Still going strong at age 61, Redbone, known for his white fedora, jacket and sunglasses, returns to Northeast Ohio for a Friday show at the Kent Stage. The Vindicator talked to Redbone about his loyal audience, the influence of Irving Berlin on his career and why obscure artist Eide Norena still inspires him today.

Q. Invariably, you are known as a quintessential cult artist. Why are people still interested in your music decades later?

A. I would hope that it’s because it’s good material. It’s well-crafted songs from many years ago, and it’s always resonated with me, so I’m assuming if an audience in 1919 liked it, there’s no reason why an audience in 2000-whatever-it-is wouldn’t like it.

Q. Looking back at all of your influences, which artist stands out as having the biggest impact on your career?

A. A lot of them are obscure because I like all kinds of music — and not necessarily ones I perform — but the obvious songwriters come to mind. I think (Irving) Berlin was definitely the torch for many songwriters that came after he did, and of course he lived a very long time. When I was recording (1975’s “On the Track”) for Warner Bros., he was communicating with his office in New York, so the man was quite active right up to the end.
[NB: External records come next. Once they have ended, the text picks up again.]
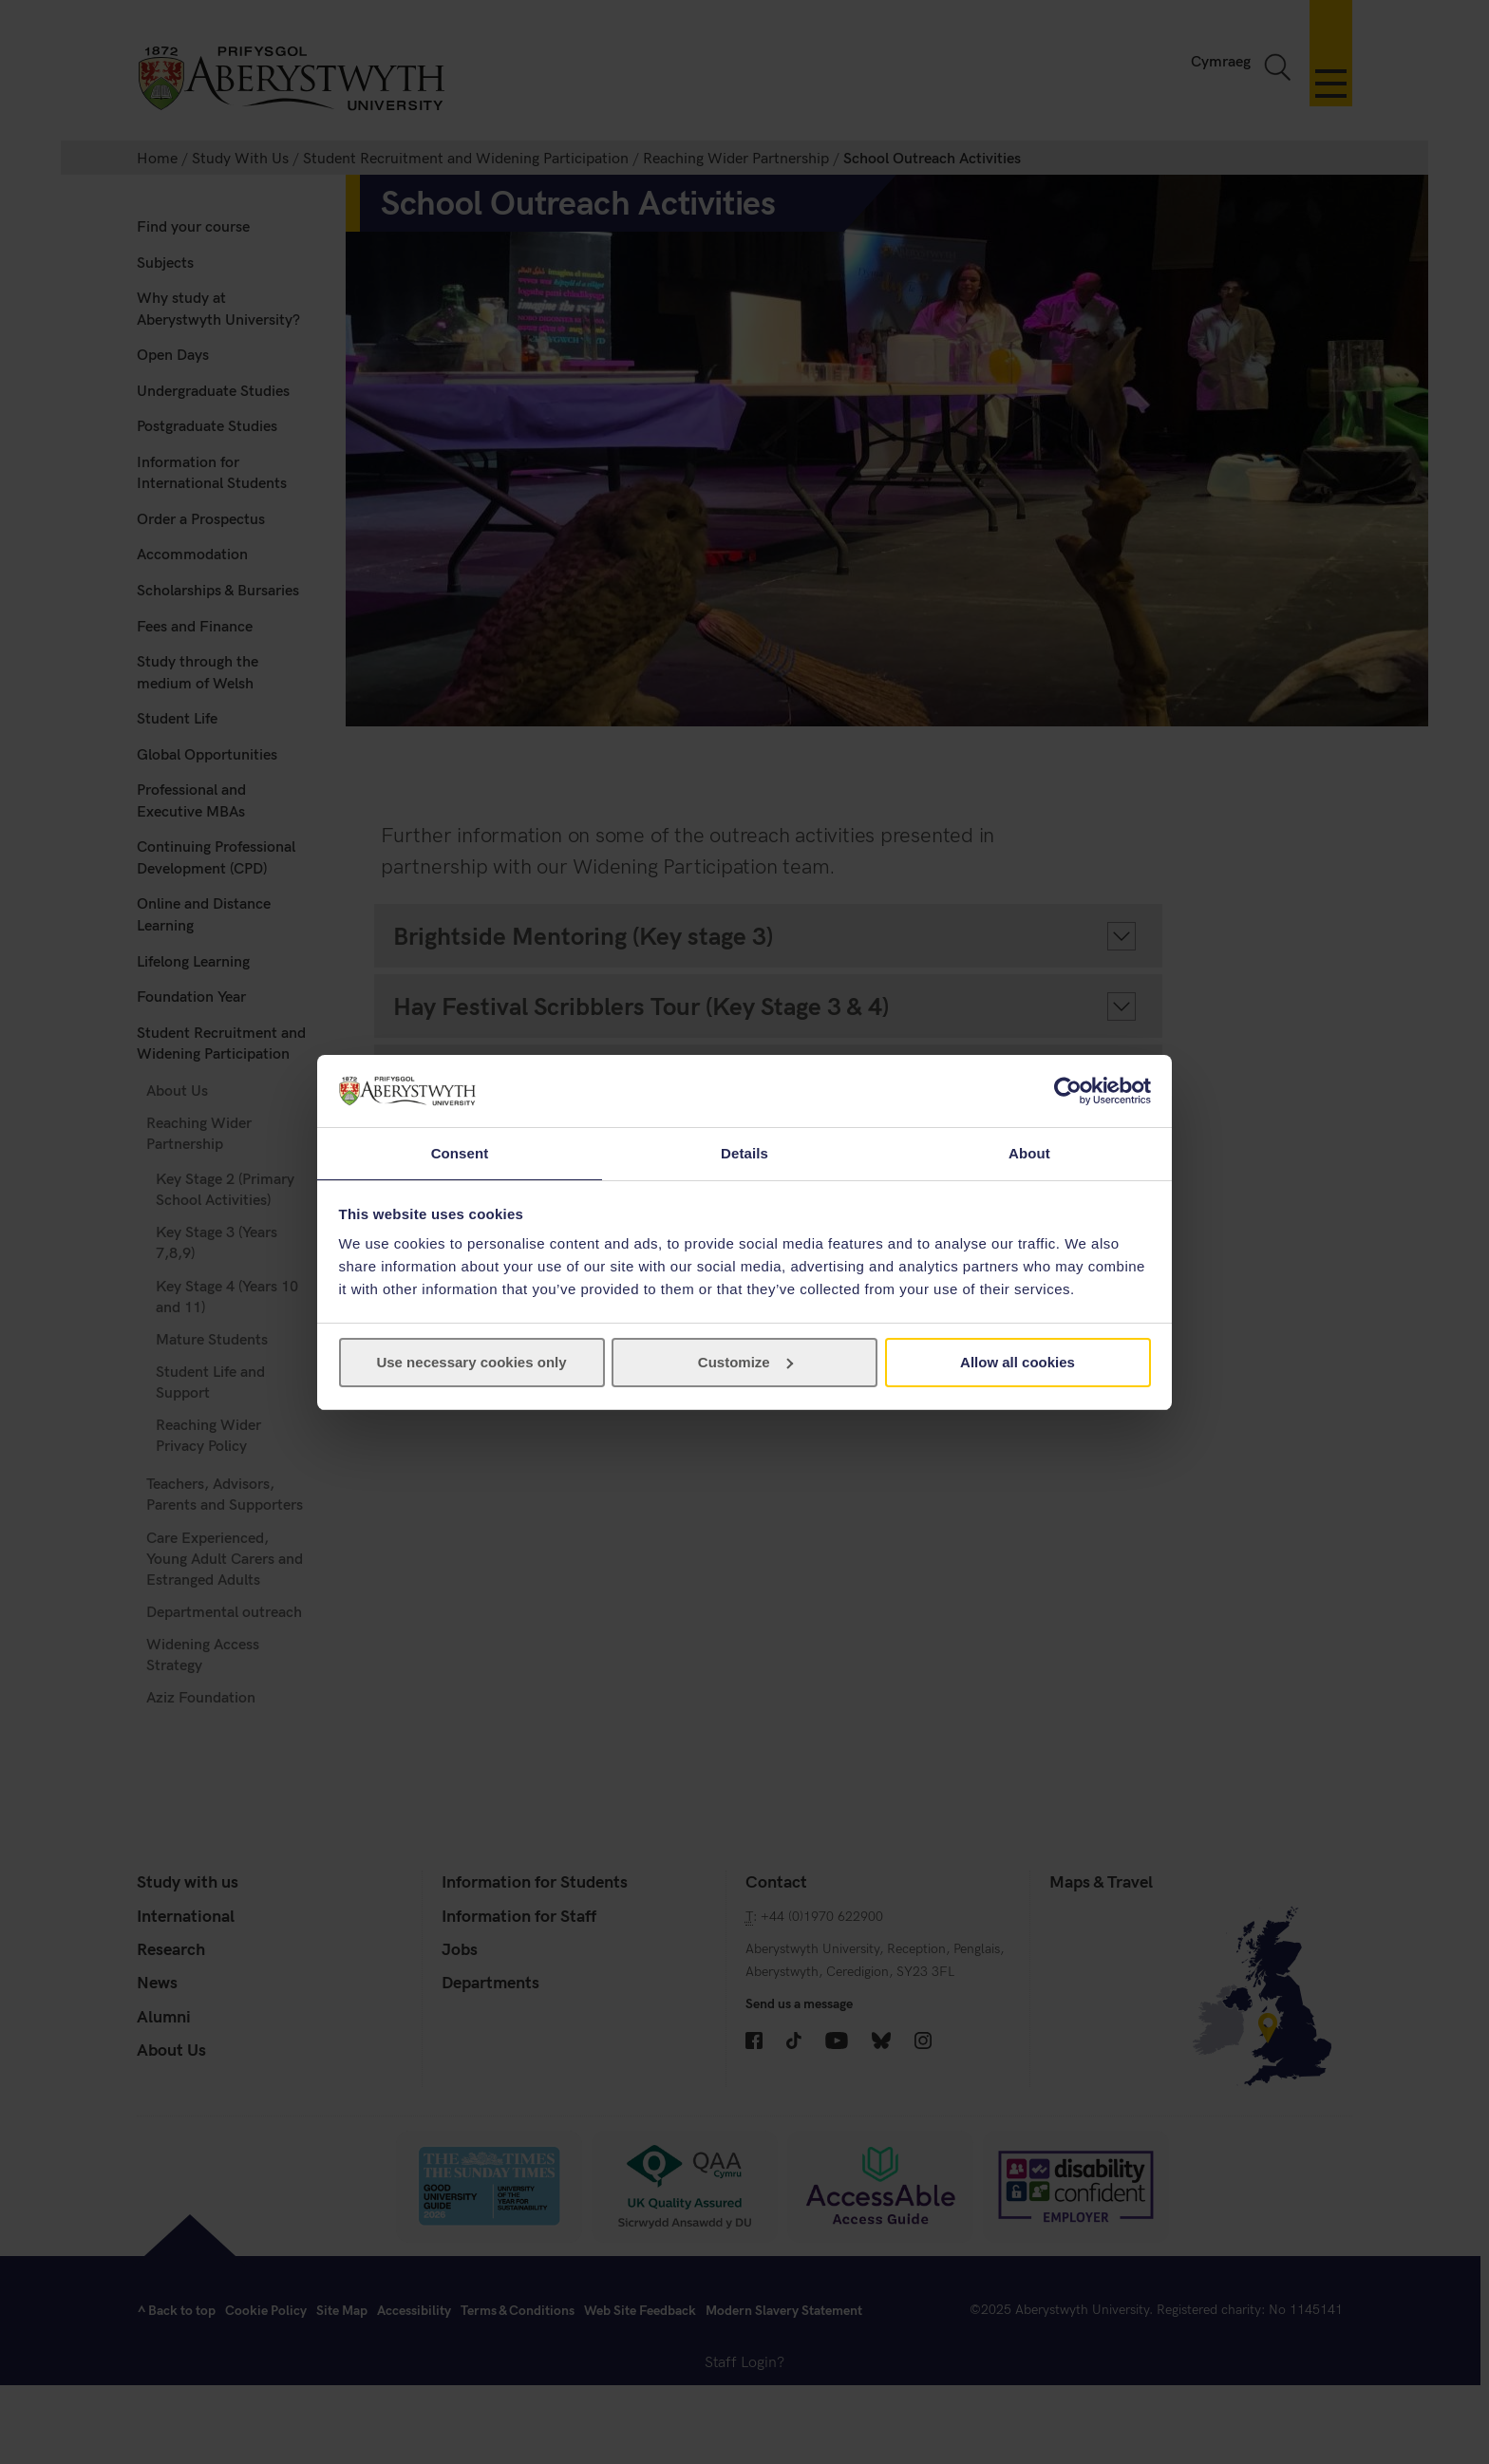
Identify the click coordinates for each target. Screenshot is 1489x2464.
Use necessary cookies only (471, 1363)
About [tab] (1029, 1152)
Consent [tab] (460, 1152)
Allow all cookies (1017, 1363)
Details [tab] (744, 1152)
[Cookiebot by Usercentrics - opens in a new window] (1068, 1090)
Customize (745, 1363)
Q. Did you ever meet Irving Berlin?

A. Not face to face. At that point, usually we’d call from the studio because he liked his music the way he had envisioned it when he wrote these tunes. I think he didn’t mind the way I did them because it wasn’t that much different than what he would have expected. So one could say he was living in the past but, in reality, he was living in the present because he wrote the tunes a certain way and wanted to hear them that way. And I was quite agreeable in that department.

Q. Speaking of which, do you feel as though you’re living in the past?

A. I’ve always lived in the past, but I’m doing so on a daily basis. So I have my eye on technology, which I find rather interesting, but even that’s becoming old-hat now, so what remains is craftsmanship and the ability to somehow express basic ideas — nothing earth shattering — in a pleasant way that can affect somebody listening to it. Because that’s essentially what the ultimate effect was then: Write a simple song with a simple sentiment and see if you can actually communicate with people who would be somehow interested in that, which, theoretically, should be everybody. But things change.

Q. It’s been a while since you released a new studio effort. Any thoughts on recording again?

A. I think about it occasionally, but then the thought goes away. And then it comes back again. I think I would like to do something. I’m toying with some ideas and which direction to go as far as the type of material, but I’m finding the material I like is the material I’ve always liked. So I don’t necessarily think onward and upward has any merit or substance in what it is I do essentially, because it’s not so much trying to create a new trend. I’m just interested in good music.

Q. Finally, considering you are so well-versed in music, if you were going to the moon, what one song would you take with you?

A. It would be a tough choice. I think there was one wonderful tune recorded many years ago in live broadcast by a soprano, who I think is probably the most-talented voice and mood creator and amazing vocalist: (Eide) Norena. Hardly anybody knows her. It’s a voice that I don’t think anybody has ever come close to. This is virtually the last recording she made in 1938 or 1939, which had a quality to it that I don’t think can be duplicated. There’s only one Norena, and it was a piece from “Atalanta” by Handel. I think you can actually travel to the moon just playing that.